* Goal of the exercise
Every line below should be copied exactly; drop the pictures.

* Supplied entries
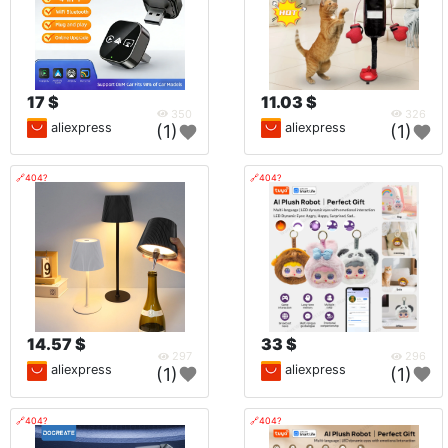
17 $
11.03 $
350
326
aliexpress
aliexpress
(1)
(1)
🔗404?
🔗404?
14.57 $
33 $
297
296
aliexpress
aliexpress
(1)
(1)
🔗404?
🔗404?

* Problem solution
17 $
11.03 $
350
326
aliexpress
aliexpress
(1)
(1)
🔗404?
🔗404?
14.57 $
33 $
297
296
aliexpress
aliexpress
(1)
(1)
🔗404?
🔗404?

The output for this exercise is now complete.